The Lumia 900, with its polycarbonate unibody and bold cyan colors, was one of the most compelling alternatives to the iPhone when it hit market, and today, Nokia unveiled its latest iteration: the Lumia 920. Featuring a 4.5-inch curved glass display, inductive charging and NFC functionality, as well as Windows Phone 8, Nokia’s newest flagship is proof there is life beyond iPhone, as McElhinney had argued. “I saw [his] quote, and I was like, ‘Thank you,'” says Marko Ahtisaari, executive VP of design at Nokia, with a smile. “The best way to respect competition is to do something meaningfully better that’s different–not different for the sake of being different, but something that’s meaningfully different and a new expression.”

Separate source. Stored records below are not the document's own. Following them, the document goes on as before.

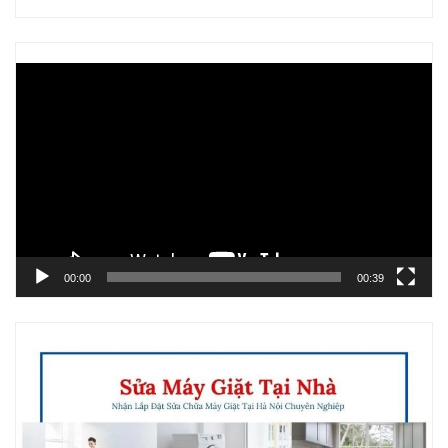
Trình
chơi
Video
00:00
00:39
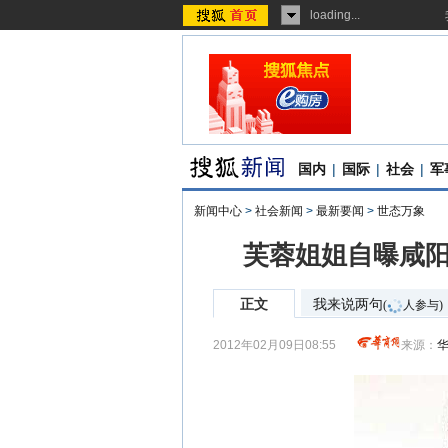
loading...
国内
|
国际
|
社会
|
军
新闻中心
>
社会新闻
>
最新要闻
>
世态万象
芙蓉姐姐自曝咸阳
正文
我来说两句
(
人参与)
2012年02月09日08:55
来源：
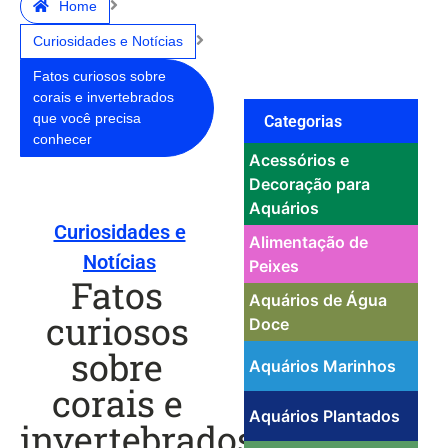
Home
Curiosidades e Notícias
Fatos curiosos sobre
corais e invertebrados
que você precisa
Categorias
conhecer
Acessórios e
Decoração para
Aquários
Curiosidades e
Alimentação de
Notícias
Peixes
Fatos
Aquários de Água
curiosos
Doce
sobre
Aquários Marinhos
corais e
Aquários Plantados
invertebrados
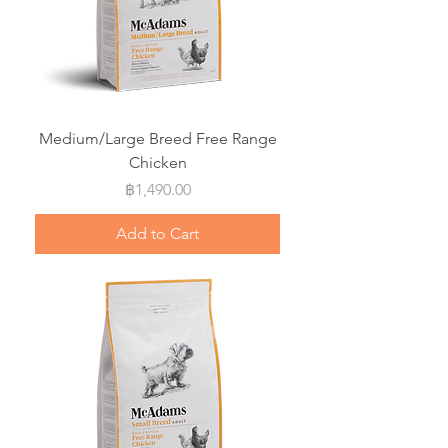
Medium/Large Breed Free Range
Chicken
Price
฿1,490.00
Add to Cart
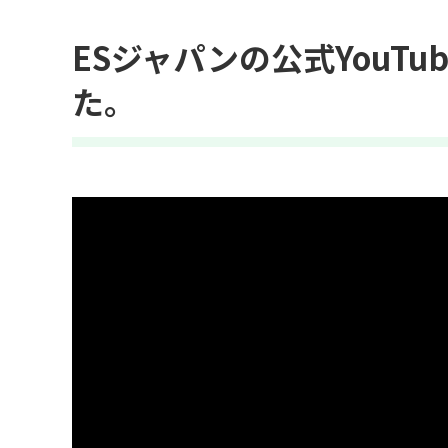
ESジャパンの公式YouT
た。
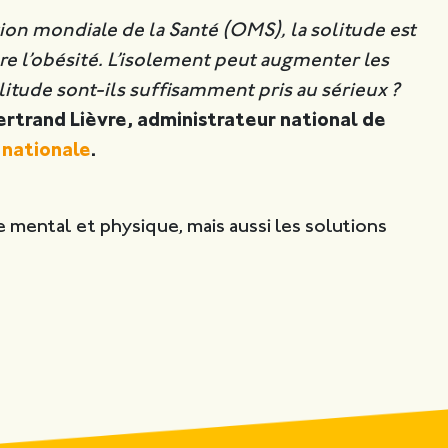
tion mondiale de la Santé (OMS), la solitude est
e l’obésité. L’isolement peut augmenter les
itude sont-ils suffisamment pris au sérieux ?
ertrand Lièvre, administrateur national de
 nationale
.
e mental et physique, mais aussi les solutions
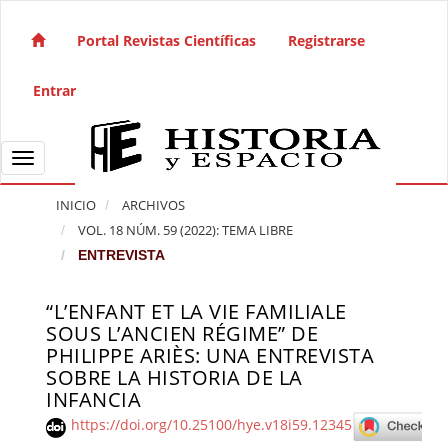
Salto rápido al contenido de la página
Navegación principal
Portal Revistas Científicas
Registrarse
Contenido principal
Barra lateral
Entrar
Toggle navigation
INICIO
ARCHIVOS
VOL. 18 NÚM. 59 (2022): TEMA LIBRE
ENTREVISTA
“L’ENFANT ET LA VIE FAMILIALE
Barra lateral del artículo
SOUS L’ANCIEN RÉGIME” DE
PHILIPPE ARIÈS: UNA ENTREVISTA
SOBRE LA HISTORIA DE LA
INFANCIA
https://doi.org/10.25100/hye.v18i59.12345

With Apple’s $1 billion patent-infringement victory over Samsung, device makers across the industry are likely reassessing their approaches to hardware design. But while some believe the trial’s outcome could spark widespread industry innovation, others argue that forced differentiation does not equate with innovation–it could lead to “different and dumb,” as my colleague Kyle Vanhermert put it.
Ahtisaari agrees that different is not always better but sees opportunity in the lack of differentiation currently in the market. “You look out there, and it’s a sea of black and gray and occasionally white devices with rounded corners,” he says. “That’s what the market is right now: hugely competitive but a lot of stuff that just looks the same.”
For the Lumia 920, he thought, “Can we make an expression that’s modern and new?” His design team pushed to refine the device’s polycarbonate body, add wireless charging capability, and create an aesthetic that meshed well with Microsoft’s metro design language of Windows 8, colors and all. “I think we’ve done [something modern and new]…and Apple’s lawyers seem to agree,” Ahtisaari quips.
But Ahtisaari stresses that Nokia is not being different for the sake of being different. “We’re a company that’s turning around and design is playing a big role in that,” he says. “You build a recognizable identity for products over time, and you evolve and refine that.”
He adds, “It’s not, ‘Next month we’ll make a trapezoidal [device]!’ We’re not thinking that way.”